GMR Group chairman G.M. Rao
GMR Group chairman G.M. Rao
Updated: Mon, Nov 12 2007. 07 15 PM IST
Active in airports, roads, and power, GMR Group, led by founder and chairman G.M. Rao, is right in the middle of India’s efforts to build up infrastructure. While
Rao expects the economy to remain vibrant, he worries that it can’t be developed fast enough to support current economic growth rates.
GMR Group chairman G.M. Rao
The chairman is also concerned that not enough has been done to strengthen the rural economy, which above all needs education, roads, and jobs to give villagers a chance to participate in the new-found prosperity.
GMR began almost 30 years ago as a single jute mill in the village of Rajam in the eastern part of Andhra Pradesh. “Our journey to today’s GMR happened just accidentally,” Rao says. “Whatever opportunity came up, we have taken that...” Along the way, GMR has been active in banking, insurance and breweries, but left these industries to consolidate around infrastructure.
A long with minority partner Fraport AG, which manages Germany’s Frankfurt airport, GMR is leading the effort to modernize New Delhi’s international airport. It is also building a new international airport in Hyderabad and expanding the Sabiha Gökçen International Airport in Istanbul.
Meeting in the GMR headquarters in Bangalore, Rao and Gautam Kumra, a director in McKinsey’s New Delhi office, discussed India’s economic prospects, GMR’s experience with public-private partnerships, and Rao’s passion for best-practice management of family businesses.
CCan India sustain its recent economic-growth rates?
In India the whole system is set up for 5-6% annual GDP growth. The sudden growth of more than 9% has surprised everyone, and sustainability is a very big question now. I have doubts we can sustain this type of growth if two areas—the rural economy and infrastructure—aren’t taken up more seriously.
Ours is an agrarian country, and a lot of things have to happen in the rural areas. In villages there is not much connectivity, proper infrastructure, or educational facilities. There is not an adequate supply of qualified teachers, and the infrastructure is not there. Many schools teach in local languages, and that’s not enough to move upward. People in the rural areas are, therefore, moving to the cities, which are already very crowded. Education is very, very poor. The government must do better at addressing the rural economy.
Growth will also be difficult to maintain without large improvements in infrastructure. The government is putting a lot of focus on that, but there are still a lot of challenges. For instance, getting skilled labour is a very big problem now for infrastructure projects. Because of this, most of the projects are being delayed. We should look at something like Singapore’s Building and Construction Authority Academy, which was set up by the government to ensure that there’s a continuous supply of skilled labour for all the projects.
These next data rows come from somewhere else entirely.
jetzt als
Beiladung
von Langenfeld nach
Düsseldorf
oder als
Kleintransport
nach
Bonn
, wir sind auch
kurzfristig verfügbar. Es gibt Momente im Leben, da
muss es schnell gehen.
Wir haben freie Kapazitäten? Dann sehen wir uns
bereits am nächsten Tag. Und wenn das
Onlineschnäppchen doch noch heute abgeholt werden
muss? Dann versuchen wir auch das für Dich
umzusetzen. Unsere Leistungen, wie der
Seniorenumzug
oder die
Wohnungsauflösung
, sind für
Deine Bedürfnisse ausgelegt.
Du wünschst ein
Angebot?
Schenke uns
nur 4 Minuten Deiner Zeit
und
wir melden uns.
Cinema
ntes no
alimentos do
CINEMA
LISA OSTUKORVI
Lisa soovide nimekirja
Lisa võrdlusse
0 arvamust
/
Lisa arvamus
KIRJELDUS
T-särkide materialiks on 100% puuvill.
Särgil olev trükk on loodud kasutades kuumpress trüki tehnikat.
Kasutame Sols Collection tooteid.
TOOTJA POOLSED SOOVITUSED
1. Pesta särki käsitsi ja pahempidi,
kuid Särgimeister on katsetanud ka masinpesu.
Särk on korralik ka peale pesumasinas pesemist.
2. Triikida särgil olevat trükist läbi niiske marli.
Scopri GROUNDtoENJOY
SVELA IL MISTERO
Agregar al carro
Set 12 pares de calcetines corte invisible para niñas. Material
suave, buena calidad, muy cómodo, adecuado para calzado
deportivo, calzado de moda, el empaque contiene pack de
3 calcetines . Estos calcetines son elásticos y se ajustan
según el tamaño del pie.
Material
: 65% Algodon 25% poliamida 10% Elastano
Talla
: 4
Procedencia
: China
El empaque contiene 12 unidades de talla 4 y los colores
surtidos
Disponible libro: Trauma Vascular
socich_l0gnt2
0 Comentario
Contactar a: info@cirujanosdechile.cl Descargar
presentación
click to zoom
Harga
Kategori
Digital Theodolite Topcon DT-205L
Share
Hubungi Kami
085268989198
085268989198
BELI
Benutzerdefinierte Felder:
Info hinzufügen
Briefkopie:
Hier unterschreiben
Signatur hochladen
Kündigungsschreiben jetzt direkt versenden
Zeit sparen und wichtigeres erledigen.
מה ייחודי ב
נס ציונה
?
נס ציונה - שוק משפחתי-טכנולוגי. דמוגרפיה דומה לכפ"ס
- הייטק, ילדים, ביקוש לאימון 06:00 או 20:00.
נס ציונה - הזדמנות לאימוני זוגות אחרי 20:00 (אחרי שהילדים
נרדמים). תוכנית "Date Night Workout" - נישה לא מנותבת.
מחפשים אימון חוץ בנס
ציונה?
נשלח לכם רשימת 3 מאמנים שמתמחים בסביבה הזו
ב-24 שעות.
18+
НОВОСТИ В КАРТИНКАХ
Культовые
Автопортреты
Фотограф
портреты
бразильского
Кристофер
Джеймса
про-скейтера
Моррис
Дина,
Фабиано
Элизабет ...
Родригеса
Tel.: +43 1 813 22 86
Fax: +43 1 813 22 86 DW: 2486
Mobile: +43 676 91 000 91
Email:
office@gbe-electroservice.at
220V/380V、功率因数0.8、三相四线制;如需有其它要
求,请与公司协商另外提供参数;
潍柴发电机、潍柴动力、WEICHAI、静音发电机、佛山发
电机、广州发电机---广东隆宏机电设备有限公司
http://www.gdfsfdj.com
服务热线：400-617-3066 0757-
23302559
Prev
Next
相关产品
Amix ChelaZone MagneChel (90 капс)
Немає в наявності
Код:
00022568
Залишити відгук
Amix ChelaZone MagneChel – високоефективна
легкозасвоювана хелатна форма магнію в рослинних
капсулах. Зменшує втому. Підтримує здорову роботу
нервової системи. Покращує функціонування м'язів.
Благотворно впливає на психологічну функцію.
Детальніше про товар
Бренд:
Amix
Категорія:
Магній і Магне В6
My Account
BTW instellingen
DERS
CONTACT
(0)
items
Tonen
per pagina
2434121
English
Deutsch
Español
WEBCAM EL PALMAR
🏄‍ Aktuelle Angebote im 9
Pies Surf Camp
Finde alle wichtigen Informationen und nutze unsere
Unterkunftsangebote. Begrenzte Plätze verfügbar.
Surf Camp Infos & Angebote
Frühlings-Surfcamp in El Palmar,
At GMR, we’re also thinking about setting up our own training centre, with courses of 90 days or six months.
Has the government been effective in addressing these problems?
The government has initiated several positive changes, and private players are also more and more interested in participating in infrastructure development. However, we need increased momentum to maintain these high growth rates. For example, the demand for housing, cold storage and power outstrips supply—even considering planned capacity additions.
There are also problems with disbursing funds and implementing these improvement projects. The government is spending a lot of money to improve roads, but ultimately, a lot of that is not reaching the people. Unless you change this, that allocated money is not going to do much good.
Implementation is also a problem. The government is not organized for this kind of growth or for speedy implementation of projects. It has to strengthen the whole system. For example, the National Highways Authority (of India) has one system for the whole country, but it should be regionalized into four sectors: south, north, east, and west. They could each call for their own tenders and monitor their own projects, while reporting to New Delhi. Under the current system, we have so far only completed about 10% of the planned national road improvements.
What can the government do to improve the rural economy?
The government should encourage manufacturers to set up their factories in the villages. I read recently that a big multinational mobile-phone maker designs its phones here in India, but manufactures them in China. This company makes millions of pieces a year, and about 2,000 people have jobs there. Why can’t we have the manufacturing as well? One reason is the Labour Act. We cannot expand the manufacturing industry without the right to hire and fire. We have the capability to manufacture, but we have to change our labour policy.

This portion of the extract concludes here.